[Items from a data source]
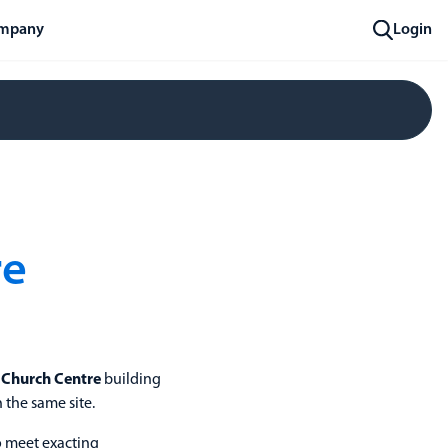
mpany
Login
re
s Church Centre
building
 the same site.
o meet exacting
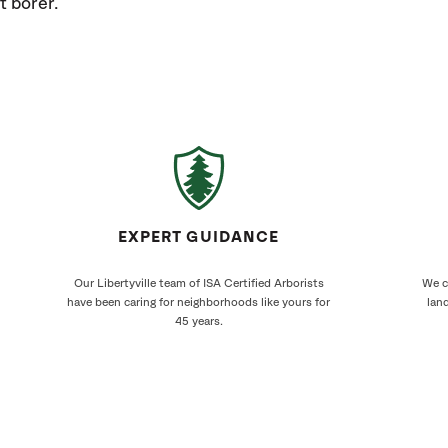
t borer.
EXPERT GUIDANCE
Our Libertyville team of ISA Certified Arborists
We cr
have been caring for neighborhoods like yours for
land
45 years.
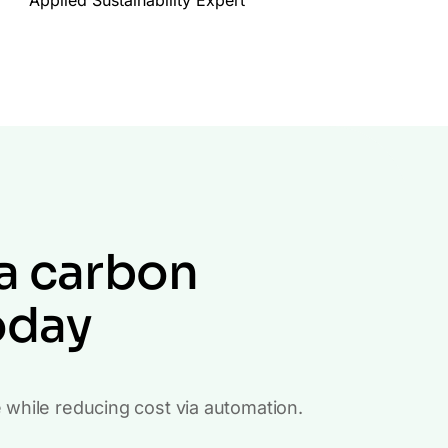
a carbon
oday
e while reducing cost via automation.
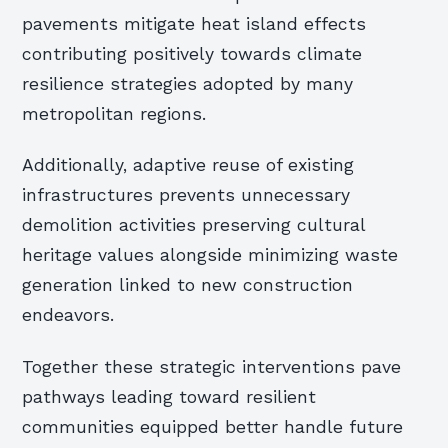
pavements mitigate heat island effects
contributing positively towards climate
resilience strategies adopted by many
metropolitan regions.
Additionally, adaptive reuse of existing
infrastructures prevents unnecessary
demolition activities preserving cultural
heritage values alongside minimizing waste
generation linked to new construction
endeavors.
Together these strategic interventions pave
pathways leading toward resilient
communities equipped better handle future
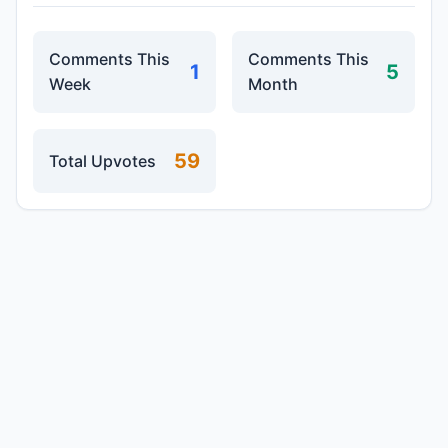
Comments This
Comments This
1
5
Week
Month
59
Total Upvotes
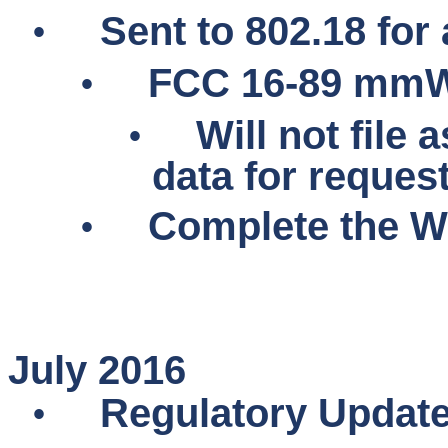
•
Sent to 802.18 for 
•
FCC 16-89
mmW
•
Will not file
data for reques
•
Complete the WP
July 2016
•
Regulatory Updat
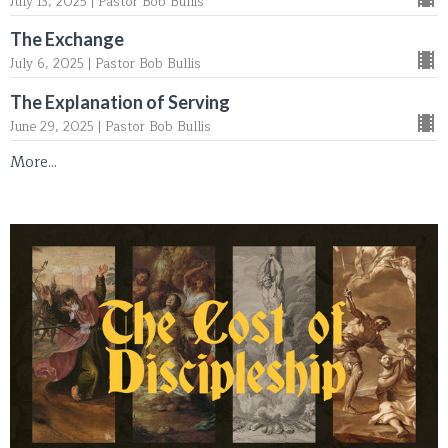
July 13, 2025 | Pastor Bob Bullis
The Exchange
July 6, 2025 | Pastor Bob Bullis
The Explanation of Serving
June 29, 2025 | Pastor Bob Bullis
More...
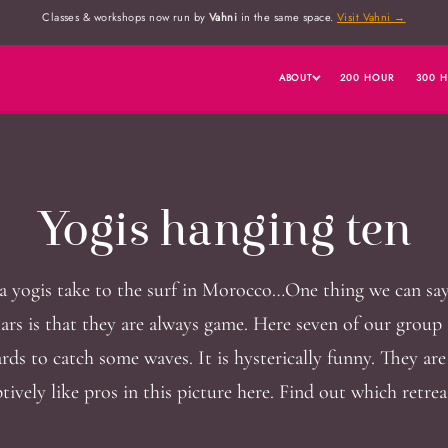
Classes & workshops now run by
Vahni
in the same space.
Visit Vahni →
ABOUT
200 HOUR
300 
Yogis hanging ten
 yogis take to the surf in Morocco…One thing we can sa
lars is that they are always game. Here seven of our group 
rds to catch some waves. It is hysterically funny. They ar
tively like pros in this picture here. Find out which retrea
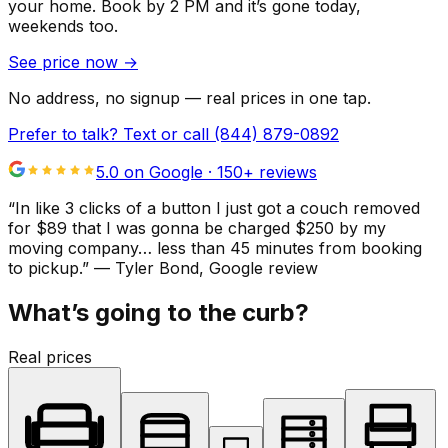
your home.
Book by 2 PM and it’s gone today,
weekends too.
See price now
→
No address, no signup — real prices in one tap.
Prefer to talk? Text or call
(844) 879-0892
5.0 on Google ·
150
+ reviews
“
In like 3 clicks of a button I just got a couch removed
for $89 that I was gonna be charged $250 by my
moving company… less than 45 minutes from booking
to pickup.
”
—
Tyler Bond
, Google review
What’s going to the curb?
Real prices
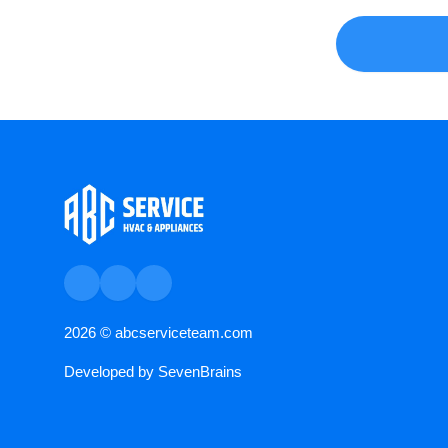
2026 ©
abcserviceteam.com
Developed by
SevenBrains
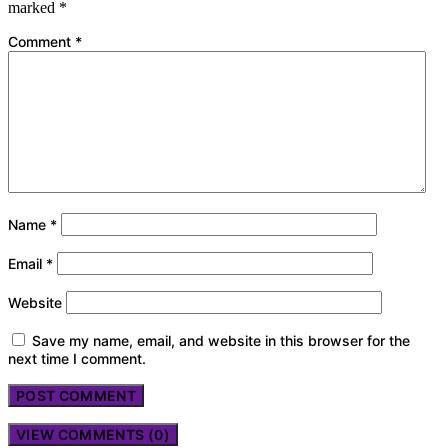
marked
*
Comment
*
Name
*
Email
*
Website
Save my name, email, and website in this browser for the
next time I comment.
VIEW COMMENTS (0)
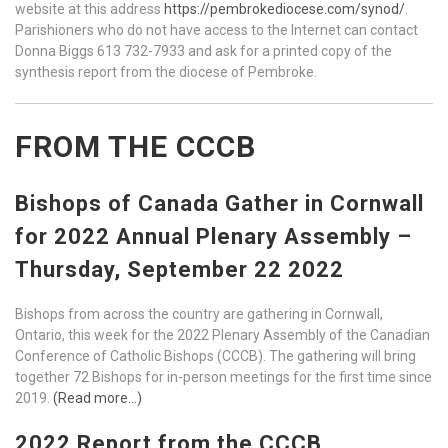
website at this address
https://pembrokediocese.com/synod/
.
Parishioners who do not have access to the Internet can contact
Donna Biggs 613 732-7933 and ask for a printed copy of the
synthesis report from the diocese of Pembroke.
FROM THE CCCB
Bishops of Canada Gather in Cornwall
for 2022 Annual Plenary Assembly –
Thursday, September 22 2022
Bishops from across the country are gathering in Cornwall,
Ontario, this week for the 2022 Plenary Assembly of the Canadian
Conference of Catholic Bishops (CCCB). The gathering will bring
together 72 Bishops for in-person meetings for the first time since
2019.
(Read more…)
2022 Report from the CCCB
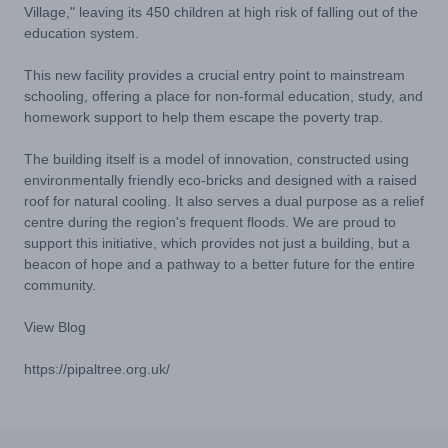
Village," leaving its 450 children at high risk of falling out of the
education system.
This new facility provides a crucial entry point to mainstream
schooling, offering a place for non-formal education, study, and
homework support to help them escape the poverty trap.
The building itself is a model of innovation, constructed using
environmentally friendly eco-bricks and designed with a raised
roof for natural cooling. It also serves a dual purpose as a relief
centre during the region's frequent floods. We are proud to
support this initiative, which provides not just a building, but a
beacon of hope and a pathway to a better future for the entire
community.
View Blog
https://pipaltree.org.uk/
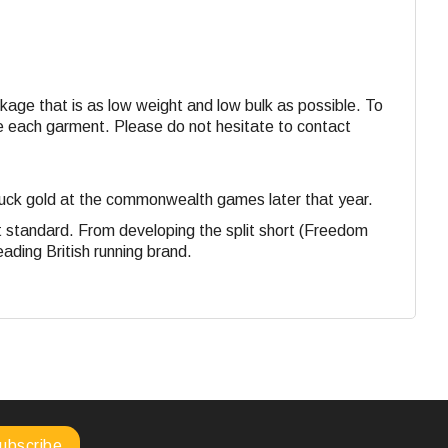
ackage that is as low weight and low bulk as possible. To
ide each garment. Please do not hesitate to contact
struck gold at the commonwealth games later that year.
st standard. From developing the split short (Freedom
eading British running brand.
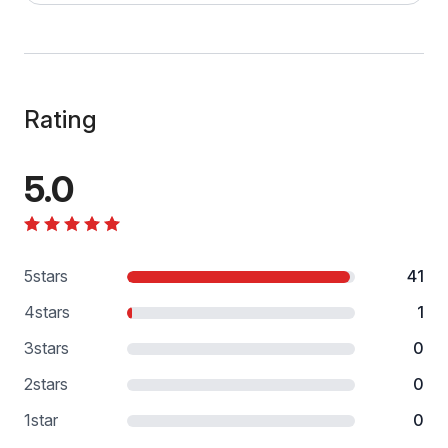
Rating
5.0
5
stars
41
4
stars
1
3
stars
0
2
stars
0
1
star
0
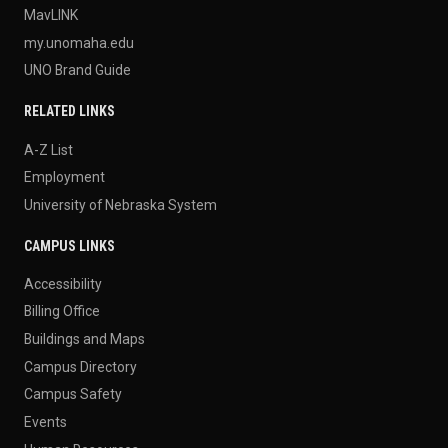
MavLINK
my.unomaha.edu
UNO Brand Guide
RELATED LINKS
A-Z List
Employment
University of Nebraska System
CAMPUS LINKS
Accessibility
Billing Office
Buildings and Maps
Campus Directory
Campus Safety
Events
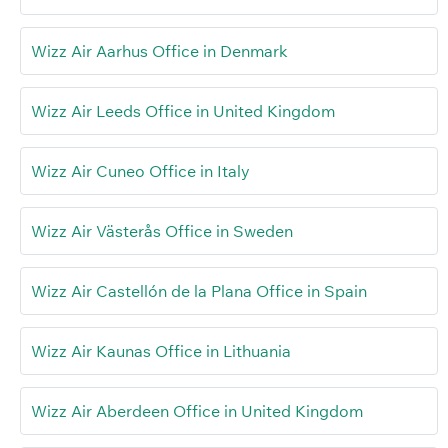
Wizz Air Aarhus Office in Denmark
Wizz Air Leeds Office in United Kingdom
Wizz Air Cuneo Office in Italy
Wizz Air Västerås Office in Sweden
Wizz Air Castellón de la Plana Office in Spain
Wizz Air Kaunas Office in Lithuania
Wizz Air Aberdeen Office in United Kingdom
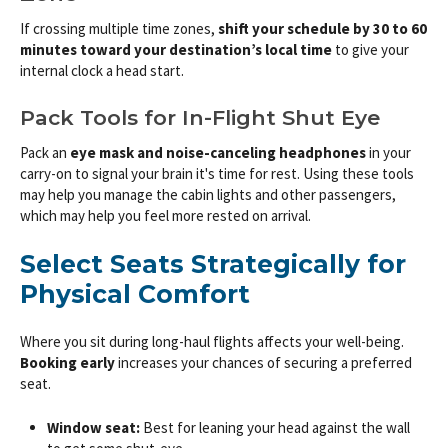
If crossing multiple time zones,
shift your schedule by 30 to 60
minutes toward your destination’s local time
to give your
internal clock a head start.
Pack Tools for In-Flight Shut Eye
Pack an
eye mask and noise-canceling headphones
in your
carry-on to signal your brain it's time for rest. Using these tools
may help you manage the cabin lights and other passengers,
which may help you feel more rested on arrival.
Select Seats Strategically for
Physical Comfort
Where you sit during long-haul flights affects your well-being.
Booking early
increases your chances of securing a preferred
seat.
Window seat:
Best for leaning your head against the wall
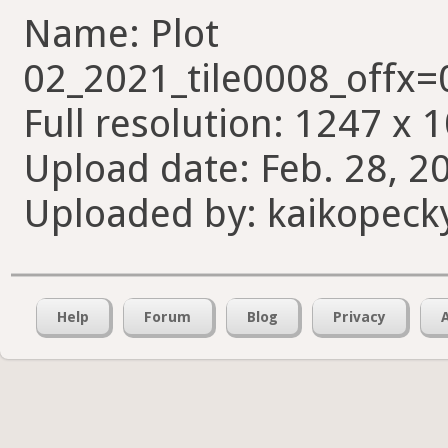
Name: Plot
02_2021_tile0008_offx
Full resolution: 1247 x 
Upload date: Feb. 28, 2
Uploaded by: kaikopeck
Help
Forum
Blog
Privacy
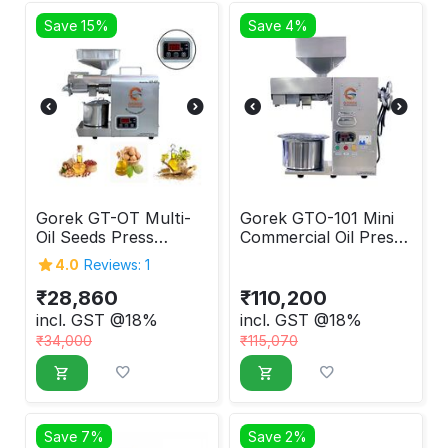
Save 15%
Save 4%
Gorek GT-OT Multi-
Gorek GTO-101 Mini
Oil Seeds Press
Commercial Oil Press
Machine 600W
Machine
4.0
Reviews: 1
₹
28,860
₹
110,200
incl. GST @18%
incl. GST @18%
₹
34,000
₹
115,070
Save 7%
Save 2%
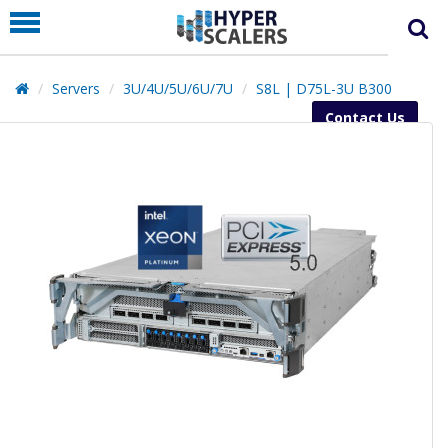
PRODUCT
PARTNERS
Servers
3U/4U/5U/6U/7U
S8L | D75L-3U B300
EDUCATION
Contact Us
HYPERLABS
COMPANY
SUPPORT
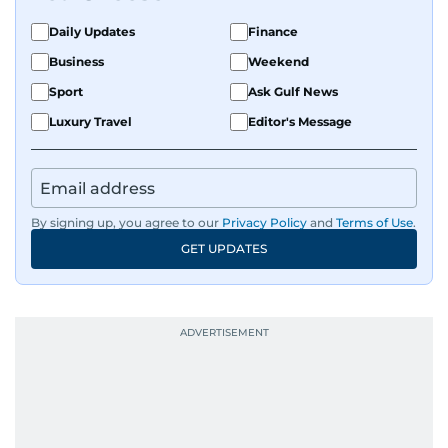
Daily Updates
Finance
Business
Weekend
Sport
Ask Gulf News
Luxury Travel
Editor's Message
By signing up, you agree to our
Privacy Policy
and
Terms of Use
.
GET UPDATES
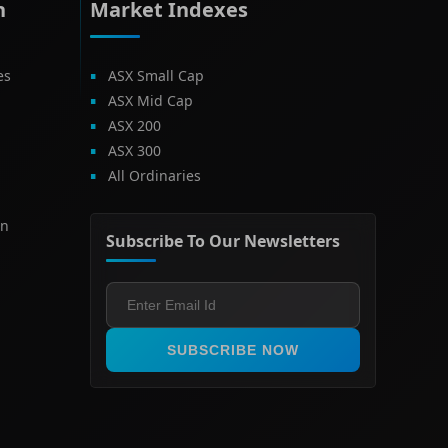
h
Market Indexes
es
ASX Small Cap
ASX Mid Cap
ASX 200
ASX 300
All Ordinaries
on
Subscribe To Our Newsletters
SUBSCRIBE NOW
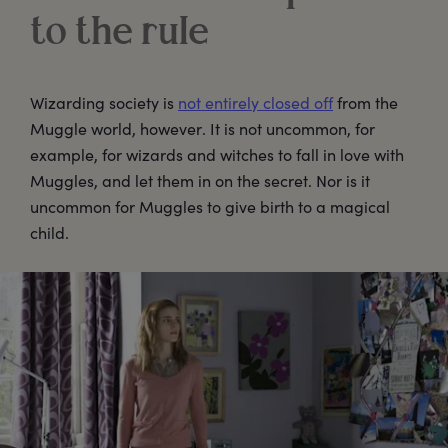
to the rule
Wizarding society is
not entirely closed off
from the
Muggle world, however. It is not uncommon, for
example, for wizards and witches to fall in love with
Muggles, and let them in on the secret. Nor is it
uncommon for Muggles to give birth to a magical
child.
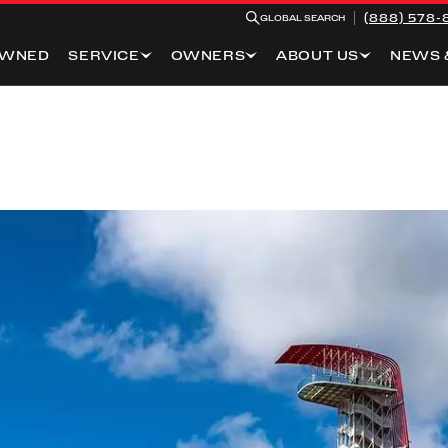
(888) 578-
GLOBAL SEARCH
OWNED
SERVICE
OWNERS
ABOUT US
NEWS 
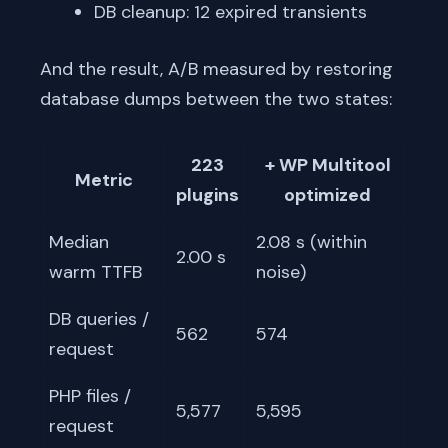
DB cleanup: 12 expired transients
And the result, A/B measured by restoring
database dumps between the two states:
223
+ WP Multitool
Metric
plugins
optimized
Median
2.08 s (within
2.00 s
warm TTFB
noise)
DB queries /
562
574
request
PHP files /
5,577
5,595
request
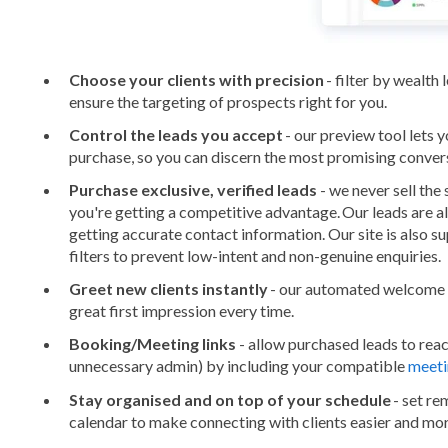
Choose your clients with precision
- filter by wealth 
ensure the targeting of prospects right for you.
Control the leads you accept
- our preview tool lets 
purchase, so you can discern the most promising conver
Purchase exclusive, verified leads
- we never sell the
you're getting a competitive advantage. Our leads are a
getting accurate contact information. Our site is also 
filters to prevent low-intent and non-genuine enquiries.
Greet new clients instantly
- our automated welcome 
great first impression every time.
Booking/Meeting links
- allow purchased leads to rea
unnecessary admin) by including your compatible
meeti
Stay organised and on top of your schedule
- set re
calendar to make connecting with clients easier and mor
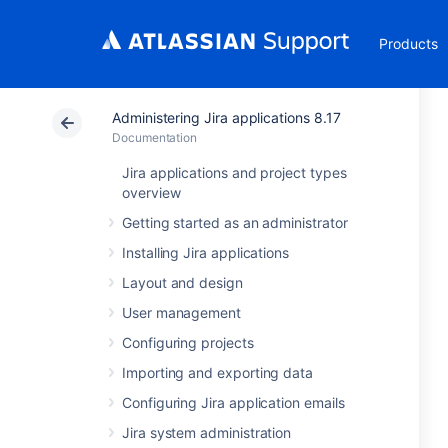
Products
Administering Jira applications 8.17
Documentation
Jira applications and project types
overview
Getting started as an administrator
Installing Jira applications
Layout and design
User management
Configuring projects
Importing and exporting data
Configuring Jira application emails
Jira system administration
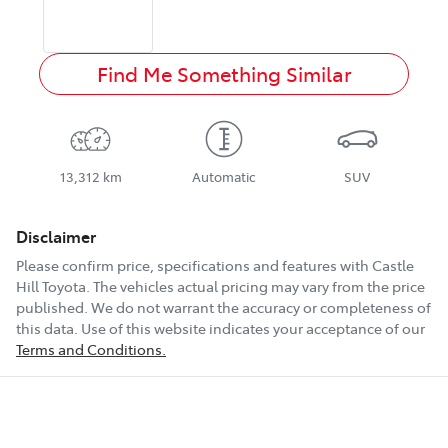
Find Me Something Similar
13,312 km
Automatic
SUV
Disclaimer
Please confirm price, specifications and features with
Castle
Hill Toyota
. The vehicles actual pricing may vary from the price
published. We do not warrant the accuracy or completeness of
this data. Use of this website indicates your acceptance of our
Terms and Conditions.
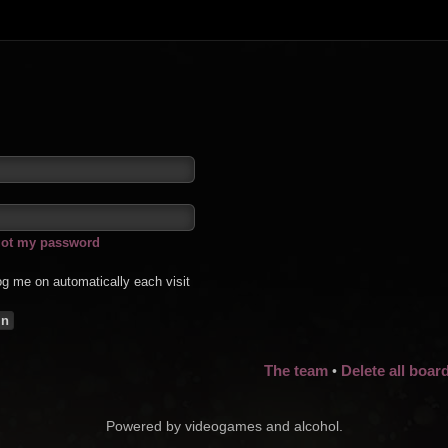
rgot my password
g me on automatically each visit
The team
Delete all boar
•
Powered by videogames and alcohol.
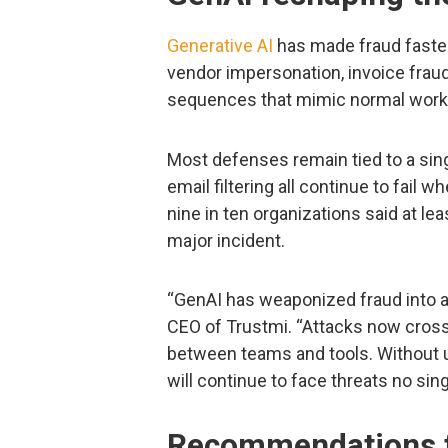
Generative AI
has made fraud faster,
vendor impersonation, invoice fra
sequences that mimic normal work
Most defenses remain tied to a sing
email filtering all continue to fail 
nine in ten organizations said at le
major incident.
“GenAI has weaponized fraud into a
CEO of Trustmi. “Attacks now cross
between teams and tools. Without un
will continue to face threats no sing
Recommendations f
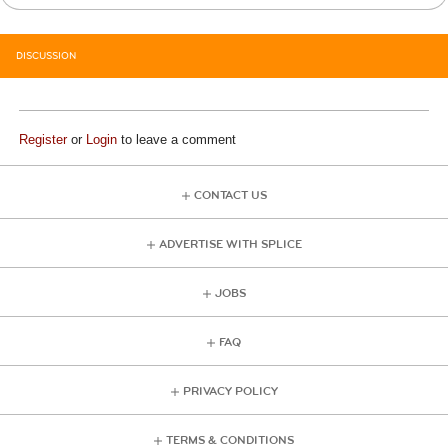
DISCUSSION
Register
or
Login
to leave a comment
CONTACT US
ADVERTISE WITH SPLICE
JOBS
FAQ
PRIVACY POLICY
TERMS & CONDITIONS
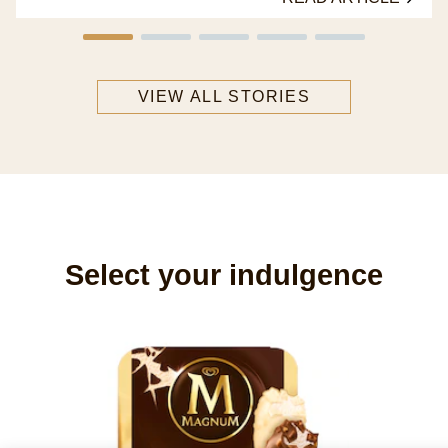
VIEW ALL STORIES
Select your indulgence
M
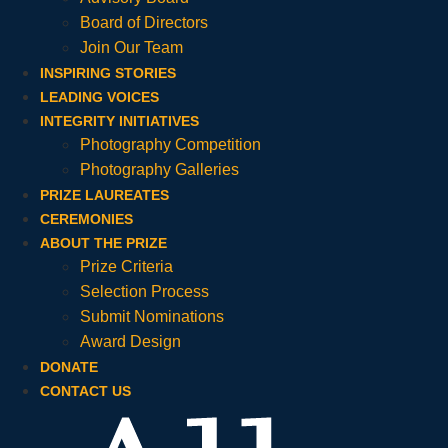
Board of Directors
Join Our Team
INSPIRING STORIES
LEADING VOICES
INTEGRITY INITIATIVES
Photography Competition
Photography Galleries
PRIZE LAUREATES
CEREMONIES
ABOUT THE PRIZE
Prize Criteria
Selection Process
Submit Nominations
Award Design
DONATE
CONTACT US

### Assigned task
Your answer should be the lines from the opening of the records through the line with "demolition activities preserving cultural", both ends retyped exactly and pictures left out.

### Output for this exercise
mpany
Login
re
s Church Centre
building
 the same site.
o meet exacting
t borer.
EXPERT GUIDANCE
Our Libertyville team of ISA Certified Arborists
We cr
have been caring for neighborhoods like yours for
land
45 years.
a carbon
oday
e while reducing cost via automation.
pavements mitigate heat island effects
contributing positively towards climate
resilience strategies adopted by many
metropolitan regions.
Additionally, adaptive reuse of existing
infrastructures prevents unnecessary
demolition activities preserving cultural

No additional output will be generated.